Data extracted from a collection
----
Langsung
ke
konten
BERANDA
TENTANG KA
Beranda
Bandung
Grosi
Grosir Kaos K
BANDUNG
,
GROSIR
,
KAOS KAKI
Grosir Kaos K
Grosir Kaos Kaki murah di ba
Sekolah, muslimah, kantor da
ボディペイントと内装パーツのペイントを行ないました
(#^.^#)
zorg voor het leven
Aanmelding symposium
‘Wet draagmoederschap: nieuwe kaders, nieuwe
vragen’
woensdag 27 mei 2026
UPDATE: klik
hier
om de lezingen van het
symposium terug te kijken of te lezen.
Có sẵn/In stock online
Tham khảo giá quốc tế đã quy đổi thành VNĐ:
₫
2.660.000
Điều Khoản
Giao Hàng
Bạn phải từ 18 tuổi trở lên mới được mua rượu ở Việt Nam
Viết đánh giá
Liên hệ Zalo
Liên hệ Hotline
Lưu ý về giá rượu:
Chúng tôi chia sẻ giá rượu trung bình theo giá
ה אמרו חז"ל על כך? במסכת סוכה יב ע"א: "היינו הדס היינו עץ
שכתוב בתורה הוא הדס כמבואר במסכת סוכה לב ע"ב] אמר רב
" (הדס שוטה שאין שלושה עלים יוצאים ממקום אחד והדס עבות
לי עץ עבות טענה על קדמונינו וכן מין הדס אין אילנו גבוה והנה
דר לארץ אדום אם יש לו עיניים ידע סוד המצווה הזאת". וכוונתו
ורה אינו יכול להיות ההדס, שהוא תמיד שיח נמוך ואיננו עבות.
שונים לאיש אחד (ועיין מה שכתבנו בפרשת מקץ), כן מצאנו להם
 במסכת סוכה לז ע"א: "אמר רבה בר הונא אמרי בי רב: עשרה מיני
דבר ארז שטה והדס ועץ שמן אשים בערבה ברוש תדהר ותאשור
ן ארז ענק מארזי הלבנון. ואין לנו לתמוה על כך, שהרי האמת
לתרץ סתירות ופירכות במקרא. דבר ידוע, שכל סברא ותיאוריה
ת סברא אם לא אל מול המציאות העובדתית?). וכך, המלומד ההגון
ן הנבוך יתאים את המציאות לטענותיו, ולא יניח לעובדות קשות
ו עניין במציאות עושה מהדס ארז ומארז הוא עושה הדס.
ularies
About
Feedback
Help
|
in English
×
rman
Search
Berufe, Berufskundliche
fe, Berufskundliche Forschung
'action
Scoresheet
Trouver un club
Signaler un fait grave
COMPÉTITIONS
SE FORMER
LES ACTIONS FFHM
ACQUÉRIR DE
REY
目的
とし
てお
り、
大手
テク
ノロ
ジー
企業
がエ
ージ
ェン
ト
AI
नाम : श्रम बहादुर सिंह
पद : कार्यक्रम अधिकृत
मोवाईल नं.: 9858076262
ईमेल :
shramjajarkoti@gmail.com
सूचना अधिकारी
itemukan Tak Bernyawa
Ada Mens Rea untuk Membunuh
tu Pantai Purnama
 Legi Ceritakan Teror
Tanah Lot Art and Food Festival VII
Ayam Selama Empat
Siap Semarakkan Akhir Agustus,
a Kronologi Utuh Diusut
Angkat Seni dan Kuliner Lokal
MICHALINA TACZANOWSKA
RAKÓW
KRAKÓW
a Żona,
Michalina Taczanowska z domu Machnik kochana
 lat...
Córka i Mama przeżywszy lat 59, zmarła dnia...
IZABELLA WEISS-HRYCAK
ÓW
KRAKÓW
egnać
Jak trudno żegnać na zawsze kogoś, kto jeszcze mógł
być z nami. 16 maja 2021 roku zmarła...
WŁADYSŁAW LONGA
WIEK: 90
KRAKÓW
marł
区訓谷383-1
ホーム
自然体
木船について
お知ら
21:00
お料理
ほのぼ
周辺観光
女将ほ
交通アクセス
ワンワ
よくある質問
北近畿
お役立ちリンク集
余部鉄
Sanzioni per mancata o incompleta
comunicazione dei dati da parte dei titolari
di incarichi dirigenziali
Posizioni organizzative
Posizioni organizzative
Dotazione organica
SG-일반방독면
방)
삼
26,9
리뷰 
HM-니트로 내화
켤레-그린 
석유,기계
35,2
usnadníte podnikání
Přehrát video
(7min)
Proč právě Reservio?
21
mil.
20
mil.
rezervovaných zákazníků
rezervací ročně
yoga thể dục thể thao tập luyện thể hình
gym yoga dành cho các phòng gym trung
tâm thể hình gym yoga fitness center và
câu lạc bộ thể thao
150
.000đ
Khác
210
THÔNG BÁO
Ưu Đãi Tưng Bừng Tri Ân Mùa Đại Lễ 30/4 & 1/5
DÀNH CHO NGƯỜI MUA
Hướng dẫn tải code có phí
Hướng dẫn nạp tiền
----
◆ **WORK TO BE COMPLETED**:
Every line in the records that holds the word "rượu" should be copied into the answer.

◆ **SOLUTION**:
Bạn phải từ 18 tuổi trở lên mới được mua rượu ở Việt Nam
Lưu ý về giá rượu:
Chúng tôi chia sẻ giá rượu trung bình theo giá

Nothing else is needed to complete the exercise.